All of lore.kernel.org
 help / color / mirror / Atom feed
From: Bjorn Helgaas <helgaas@kernel.org>
To: Mika Westerberg <mika.westerberg@linux.intel.com>
Cc: "Rafael J. Wysocki" <rjw@rjwysocki.net>,
	Len Brown <lenb@kernel.org>, Lukas Wunner <lukas@wunner.de>,
	Keith Busch <keith.busch@intel.com>,
	Alex Williamson <alex.williamson@redhat.com>,
	Alexandru Gagniuc <mr.nuke.me@gmail.com>,
	Kai-Heng Feng <kai.heng.feng@canonical.com>,
	Matthias Andree <matthias.andree@gmx.de>,
	Paul Menzel <pmenzel@molgen.mpg.de>,
	Nicholas Johnson <nicholas.johnson-opensource@outlook.com.au>,
	linux-pci@vger.kernel.org, linux-kernel@vger.kernel.org
Subject: Re: [PATCH v2 2/2] PCI: Add missing link delays required by the PCIe spec
Date: Tue, 29 Oct 2019 15:27:09 -0500	[thread overview]
Message-ID: <20191029202708.GA38926@google.com> (raw)
In-Reply-To: <20191029111520.GE2593@lahna.fi.intel.com>

On Tue, Oct 29, 2019 at 01:15:20PM +0200, Mika Westerberg wrote:
> On Mon, Oct 28, 2019 at 03:16:53PM -0500, Bjorn Helgaas wrote:
> > > The related hardware event is resume in this case. Can you point
> > > me to the actual point where you want me to put this?
> > 
> > "Resume" is a Linux software concept, so of course the PCIe spec
> > doesn't say anything about it.  The spec talks about delays
> > related to resets and device power and link state transitions, so
> > somehow we have to connect the Linux delay with those hardware
> > events.
> > 
> > Since we're talking about a transition from D3cold, this has to be
> > done via something external to the device such as power
> > regulators.  For ACPI systems that's probably hidden inside _PS0
> > or something similar.  That's opaque, but at least it's a hook
> > that says "here's where we put the device into D0".  I suggested
> > acpi_pci_set_power_state() as a possibility since I think that's
> > the lowest-level point where we have the pci_dev so we know the
> > current state and the new state.
> 
> I looked at how we could use acpi_pci_set_power_state() but I don't
> think it is possible because it is likely that only the root port
> has the power resource that is used to bring the link to L2 or L3.
> However, we would need to repeat the delay for each downstream/root
> port if there are multiple PCIe switches in the topology.

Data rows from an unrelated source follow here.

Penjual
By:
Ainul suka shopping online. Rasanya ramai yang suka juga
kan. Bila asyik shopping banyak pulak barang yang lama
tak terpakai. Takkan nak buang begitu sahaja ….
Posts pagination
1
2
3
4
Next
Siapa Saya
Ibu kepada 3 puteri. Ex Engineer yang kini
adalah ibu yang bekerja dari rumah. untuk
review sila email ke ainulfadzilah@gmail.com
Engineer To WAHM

OK, I think I understand why that's a problem (correct me if I'm
wrong):

  We call pci_pm_resume_noirq() for every device, but it only calls
  acpi_pci_set_power_state() for devices that have _PS0 or _PR0
  methods.  So if the delay is in acpi_pci_set_power_state() and we
  have A -> B -> C where only A has _PS0, we would delay for the link
  to B to come up, but not for the link to C.

I do see that we do need both delays.  In acpi_pci_set_power_state()
when we transition A from D3cold->D0, I assume that single _PS0
evaluation on A causes B to transition from D3cold->D3hot, which in
turn causes C to transition from D3cold->D3hot.  Is that your
understanding, too?

We do know that topology in acpi_pci_set_power_state(), since we have
the pci_dev for A, so it seems conceivable that we could descend the
hierarchy and delay for each level.

If the delay is in pci_pm_resume_noirq() (as in your patch), what
happens with a switch with several Downstream Ports?  I assume that
all the Downstream Ports start their transition out of D3cold
basically simultaneously, so we probably don't need N delays, do we?
It seems a little messy to optimize this in pci_pm_resume_noirq().

The outline of the pci_pm_resume_noirq() part of this patch is:

  pci_pm_resume_noirq
    if (!dev->skip_bus_pm ...)   # <-- condition 1
      pci_pm_default_resume_early
        pci_power_up
          if (platform_pci_power_manageable())   # _PS0 or _PR0 exist?
            platform_pci_set_power_state
              pci_platform_pm->set_state
                acpi_pci_set_power_state(PCI_D0) # acpi_pci_platform_pm.set_state
                  acpi_device_set_power(ACPI_STATE_D0) # <-- eval _PS0
+   if (d3cold)                  # <-- condition 2
+     pci_bridge_wait_for_secondary_bus

Another thing that niggles at me here is that the condition for
calling pci_bridge_wait_for_secondary_bus() is completely different
than the condition for changing the power state.  If we didn't change
the power state, there's no reason to wait, is there?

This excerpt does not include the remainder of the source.